● **PROBLEM TO WORK ON**
Everything in the data should be repeated exactly, save for the images.

RECORDS FOR PROCESSING section start

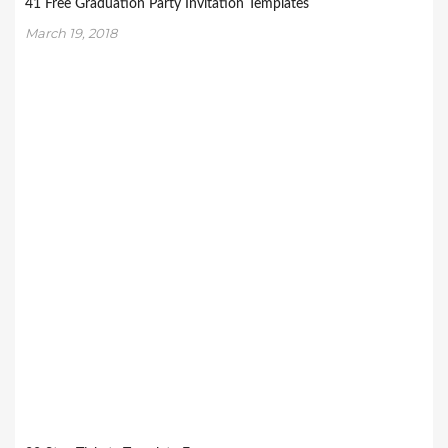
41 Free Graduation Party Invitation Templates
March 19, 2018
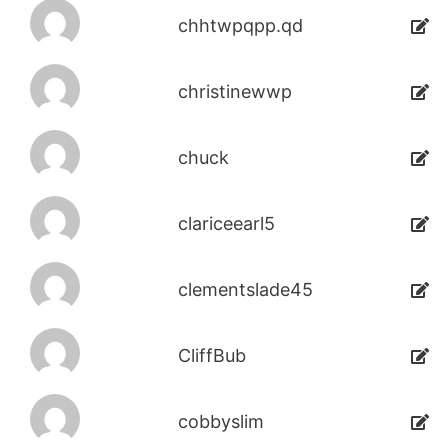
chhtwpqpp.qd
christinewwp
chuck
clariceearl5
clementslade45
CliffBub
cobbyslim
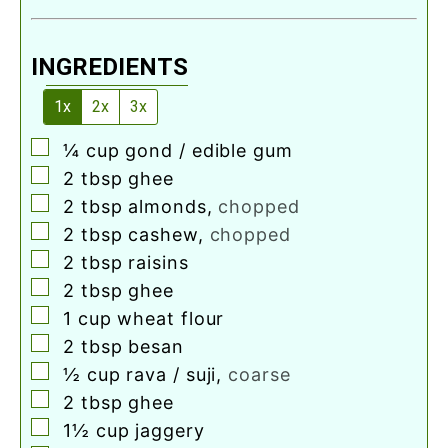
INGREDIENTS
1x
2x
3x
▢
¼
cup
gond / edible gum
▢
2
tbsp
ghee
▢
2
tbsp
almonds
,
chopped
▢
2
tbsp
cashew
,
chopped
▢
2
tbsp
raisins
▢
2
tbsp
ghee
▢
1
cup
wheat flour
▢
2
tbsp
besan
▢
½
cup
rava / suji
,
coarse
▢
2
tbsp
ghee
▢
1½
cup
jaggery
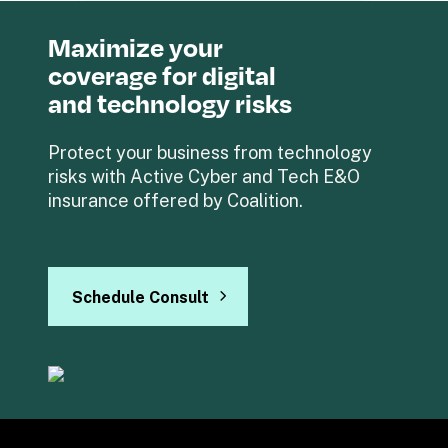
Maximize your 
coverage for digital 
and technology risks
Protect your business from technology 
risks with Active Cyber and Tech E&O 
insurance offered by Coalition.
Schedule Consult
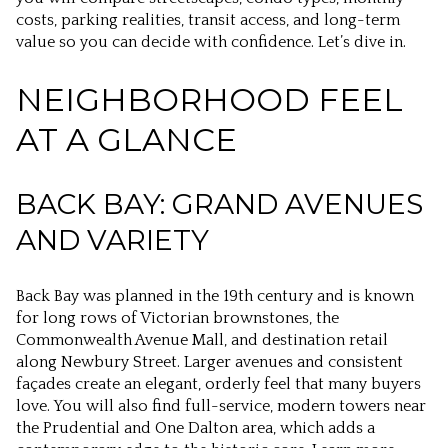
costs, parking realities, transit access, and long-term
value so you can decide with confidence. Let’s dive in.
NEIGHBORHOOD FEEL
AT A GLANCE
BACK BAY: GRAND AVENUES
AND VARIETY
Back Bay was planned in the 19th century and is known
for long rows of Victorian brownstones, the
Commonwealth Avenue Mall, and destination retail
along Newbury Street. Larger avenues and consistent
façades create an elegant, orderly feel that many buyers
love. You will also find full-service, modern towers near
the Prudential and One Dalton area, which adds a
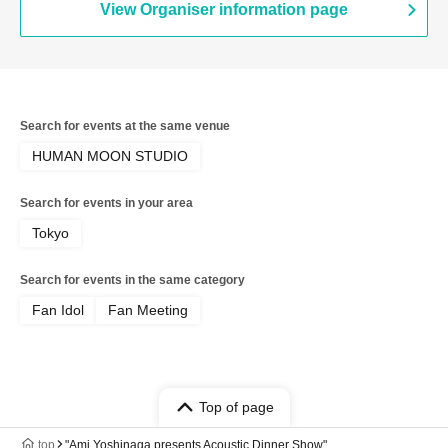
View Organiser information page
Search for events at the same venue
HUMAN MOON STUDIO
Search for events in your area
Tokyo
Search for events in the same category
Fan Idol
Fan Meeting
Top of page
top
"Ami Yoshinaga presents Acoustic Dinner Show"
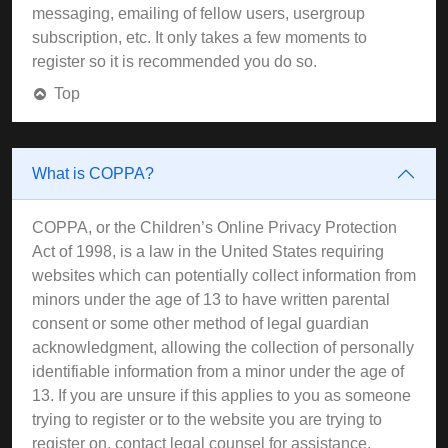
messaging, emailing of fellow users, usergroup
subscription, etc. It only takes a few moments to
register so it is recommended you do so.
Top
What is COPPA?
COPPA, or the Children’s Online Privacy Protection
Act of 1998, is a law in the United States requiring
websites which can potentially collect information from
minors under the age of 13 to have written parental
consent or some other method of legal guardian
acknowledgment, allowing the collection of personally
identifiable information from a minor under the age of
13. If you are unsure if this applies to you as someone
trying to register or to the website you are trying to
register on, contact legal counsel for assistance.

RECORDS FOR PROCESSING section end

● **EXERCISE RESPONSE**
41 Free Graduation Party Invitation Templates
March 19, 2018
chhtwpqpp.qd
christinewwp
chuck
clariceearl5
clementslade45
CliffBub
cobbyslim
INGREDIENTS
1x
2x
3x
▢
¼
cup
gond / edible gum
▢
2
tbsp
ghee
▢
2
tbsp
almonds
,
chopped
▢
2
tbsp
cashew
,
chopped
▢
2
tbsp
raisins
▢
2
tbsp
ghee
▢
1
cup
wheat flour
▢
2
tbsp
besan
▢
½
cup
rava / suji
,
coarse
▢
2
tbsp
ghee
▢
1½
cup
jaggery
Maximize your 
coverage for digital 
and technology risks
Protect your business from technology 
risks with Active Cyber and Tech E&O 
insurance offered by Coalition.
Schedule Consult
costs, parking realities, transit access, and long-term
value so you can decide with confidence. Let’s dive in.
NEIGHBORHOOD FEEL
AT A GLANCE
BACK BAY: GRAND AVENUES
AND VARIETY
Back Bay was planned in the 19th century and is known
for long rows of Victorian brownstones, the
Commonwealth Avenue Mall, and destination retail
along Newbury Street. Larger avenues and consistent
façades create an elegant, orderly feel that many buyers
love. You will also find full-service, modern towers near
the Prudential and One Dalton area, which adds a
View Organiser information page
Search for events at the same venue
HUMAN MOON STUDIO
Search for events in your area
Tokyo
Search for events in the same category
Fan Idol
Fan Meeting
Top of page
top
"Ami Yoshinaga presents Acoustic Dinner Show"
messaging, emailing of fellow users, usergroup
subscription, etc. It only takes a few moments to
register so it is recommended you do so.
Top
What is COPPA?
COPPA, or the Children’s Online Privacy Protection
Act of 1998, is a law in the United States requiring
websites which can potentially collect information from
minors under the age of 13 to have written parental
consent or some other method of legal guardian
acknowledgment, allowing the collection of personally
identifiable information from a minor under the age of
13. If you are unsure if this applies to you as someone
trying to register or to the website you are trying to
register on, contact legal counsel for assistance.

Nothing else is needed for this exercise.